The President referred to the possibility that Alec Home might be named as the new British Foreign Minister. If so, he might be helpful. The President had talked with Heath, who would be making a mistake if he did not appoint Home. With the Conservative victory, the British might start to play a more positive role, both here and in the Middle East. Heath was a tough man as indicated by his expressions three years ago on British policy east of Suez. He couldn’t reverse things, but would do something. It would be good to have some help and not to be alone. In Jordan and Lebanon, it would be good to have somebody with us. Ambassador Green thought that if Home were to attend the SEATO meeting, he could be extremely helpful.
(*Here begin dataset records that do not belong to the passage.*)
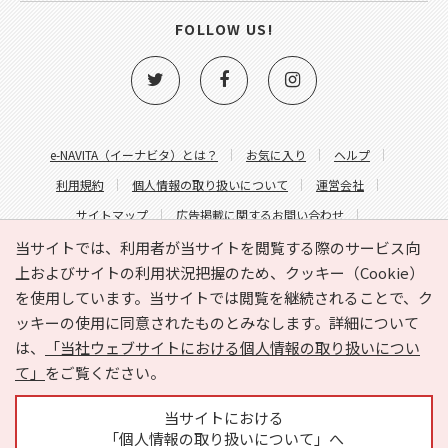
FOLLOW US!
e-NAVITA（イーナビタ）とは？
お気に入り
ヘルプ
利用規約
個人情報の取り扱いについて
運営会社
サイトマップ
広告掲載に関するお問い合わせ
サイトの内容に関するお問い合わせ
当サイトでは、利用者が当サイトを閲覧する際のサービス向
上およびサイトの利用状況把握のため、クッキー（Cookie）
を使用しています。当サイトでは閲覧を継続されることで、ク
ッキーの使用に同意されたものとみなします。詳細について
は、
「当社ウェブサイトにおける個人情報の取り扱いについ
て」
をご覧ください。
Copyright © HYOJITO.Co.,Ltd. All Rights Reserved.
当サイトにおける
「個人情報の取り扱いについて」へ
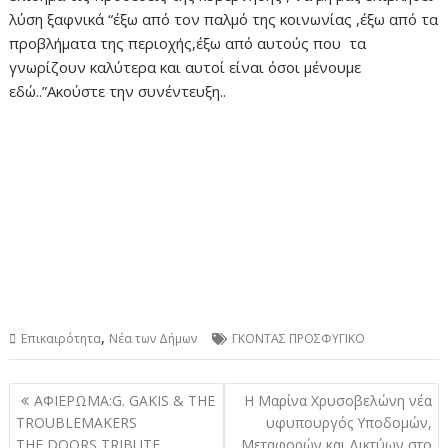
λύση ξαφνικά “έξω από τον παλμό της κοινωνίας ,έξω από τα
προβλήματα της περιοχής,έξω από αυτούς που τα
γνωρίζουν καλύτερα και αυτοί είναι όσοι μένουμε
εδώ..”Ακούστε την συνέντευξη..
,
Επικαιρότητα
Νέα των Δήμων
ΓΚΟΝΤΑΣ ΠΡΟΣΦΥΓΙΚΟ
Πλοήγηση
ΑΦΙΕΡΩΜΑ:G. GAKIS & THE
Η Μαρίνα Χρυσοβελώνη νέα
άρθρων
TROUBLEMAKERS
υφυπουργός Υποδομών,
THE DOORS TRIBUTE
Μεταφορών και Δικτύων στο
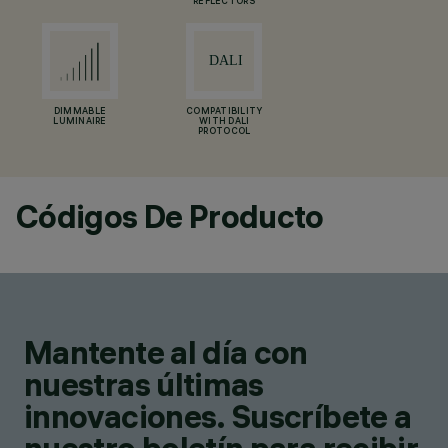
REFLECTORS
DIMMABLE
COMPATIBILITY
LUMINAIRE
WITH DALI
PROTOCOL
Códigos De Producto
Mantente al día con
nuestras últimas
innovaciones. Suscríbete a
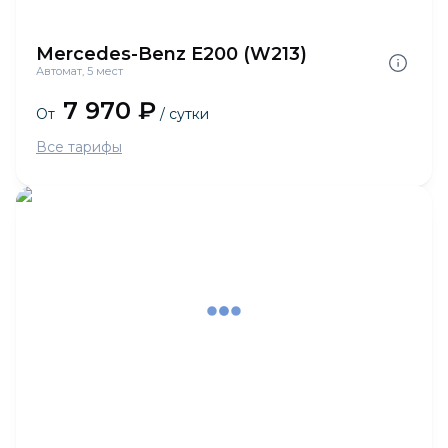
Mercedes-Benz E200 (W213)
Автомат, 5 мест
7 970 ₽
От
/ сутки
Все тарифы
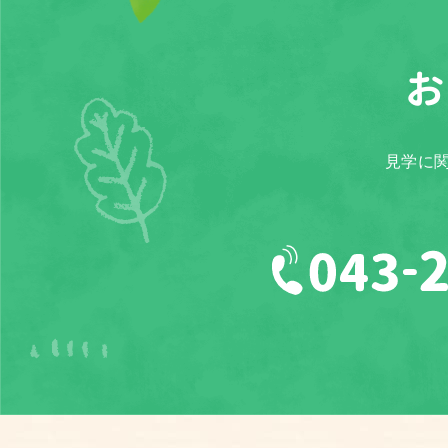
お
見学に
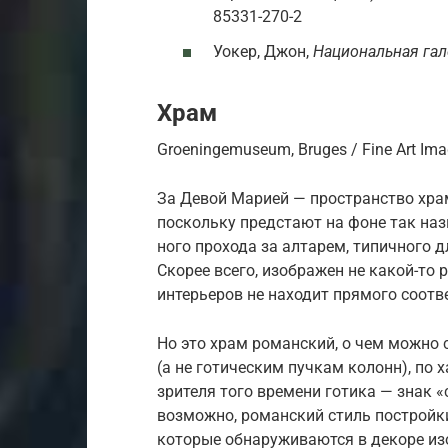
85331-270-2
Уокер, Джон,
Национальная гал
Храм
Groeningemuseum, Bruges / Fine Art Ima
За Девой Марией — пространство храм
поскольку предстают на фоне так назы
ного прохода за алтарем, типичного 
Скорее всего, изображен не какой-то 
интерьеров не находит прямого соотв
Но это храм романский, о чем можно 
(а не готи­ческим пучкам колонн), по 
зрителя того времени готика — знак «
возможно, романский стиль постройк
которые обнаруживаются в декоре из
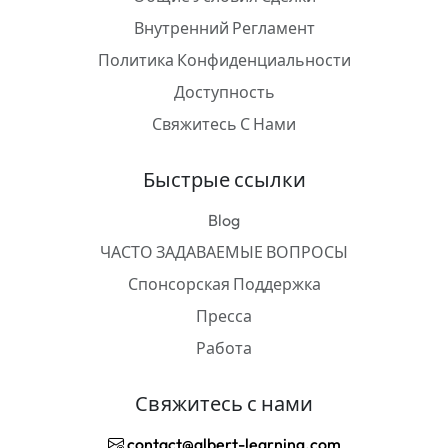
Внутренний Регламент
Политика Конфиденциальности
Доступность
Свяжитесь С Нами
Быстрые ссылки
Blog
ЧАСТО ЗАДАВАЕМЫЕ ВОПРОСЫ
Спонсорская Поддержка
Пресса
Работа
Свяжитесь с нами
contact@albert-learning.com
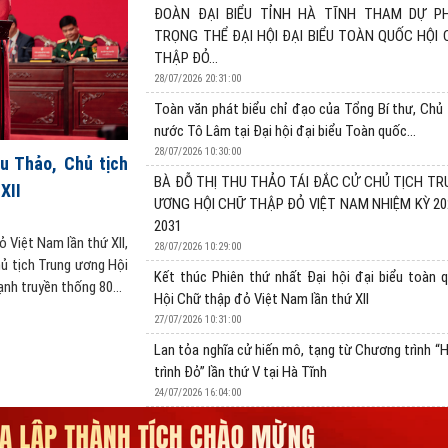
ĐOÀN ĐẠI BIỂU TỈNH HÀ TĨNH THAM DỰ PH
TRỌNG THỂ ĐẠI HỘI ĐẠI BIỂU TOÀN QUỐC HỘI
THẬP ĐỎ...
28/07/2026 20:31:00
ĐOÀN ĐẠI BIỂU TỈNH HÀ TĨNH THAM DỰ 
Toàn văn phát biểu chỉ đạo của Tổng Bí thư, Chủ 
HỘI ĐẠI BIỂU TOÀN QUỐC HỘI CHỮ THẬP 
nước Tô Lâm tại Đại hội đại biểu Toàn quốc...
XII
28/07/2026 10:30:00
u Thảo, Chủ tịch
28/07/2026 20:31:00
BÀ ĐỖ THỊ THU THẢO TÁI ĐẮC CỬ CHỦ TỊCH T
XII
Sáng ngày 28/7/2026, tại Cung Văn hóa Lao động Hữu
ƯƠNG HỘI CHỮ THẬP ĐỎ VIỆT NAM NHIỆM KỲ 20
Nội), đồng chí Nguyễn Thành Đồng, Ủy viên Ban Thường
2031
MTTQ Việt Nam tỉnh và đồng chí Nguyễn Thị Nguyệt,
ỏ Việt Nam lần thứ XII,
28/07/2026 10:29:00
UBND tỉnh,...
hủ tịch Trung ương Hội
Kết thúc Phiên thứ nhất Đại hội đại biểu toàn 
nh truyền thống 80...
Hội Chữ thập đỏ Việt Nam lần thứ XII
27/07/2026 10:31:00
Lan tỏa nghĩa cử hiến mô, tạng từ Chương trình “
trình Đỏ” lần thứ V tại Hà Tĩnh
24/07/2026 16:04:00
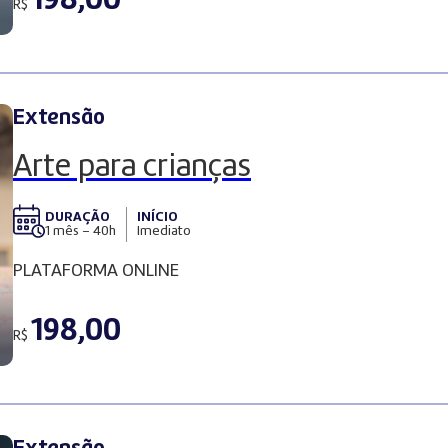
198,00
R$
Extensão
Arte para crianças
DURAÇÃO
INÍCIO
1 mês – 40h
Imediato
PLATAFORMA ONLINE
198,00
R$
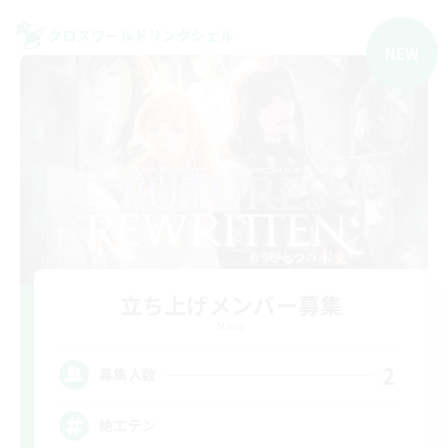
クロスワールドリンクシェル
NEW
立ち上げメンバー募集
Mana
2
募集人数
絶エデン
  1. Source: National Archives, Nixon Presidential Materials, NSC Files, NSC Institutional Files (H-Files), Box H–114, WSAG Minutes, Originals, 1969–1970, 6/19/70. Top Secret; Sensitive. These minutes contain the record of the meeting only when the President was present. In an undated memorandum Haig informed Nixon that he had discussed with Kissinger the President’s suggestion that he meet with members of the WSAG “to emphasize again your desires for positive action in the Cambodian situation.” Haig stated that Kissinger thought it would be “constructive,” but suggested that it would be “most constructive” if the President’s appearance was brief and that he “avoid any statement which appears to be a directive that Thai forces be introduced into Cambodia.” Rather, Kissinger suggested that the President “urge positive action to resolve difficulties which now stand in the way of a Thai decision to move forward.” Haig attached talking points for Nixon. (Ibid., Box H–075, WSAG Meeting, Cambodia, 6/19/70)
  2. See Document 326.
  3. In a June 22 memorandum to the President Kissinger summarized an attached report of June 1 from the CIA on the Thai defenders (one regiment consisting of two artillery battalions and three infantry battalions) at Long Tieng in Laos. The report gave the Thai high marks for defensive skill, leadership, and discipline, but noted their dependence on logistical support and their lack of aggressiveness in forward patrolling. Still the CIA ranked their performance as admirable, to which Nixon remarked in the margin of Kissinger’s memorandum: “Good.” (National Archives, Nixon Presidential Materials, NSC Files, Box 432, Backchannel Files, Angkor/Erawan reports)
  4. Reference is to the President’s June 3 Address to the Nation; see Public Papers: Nixon, 1970, pp. 476–480.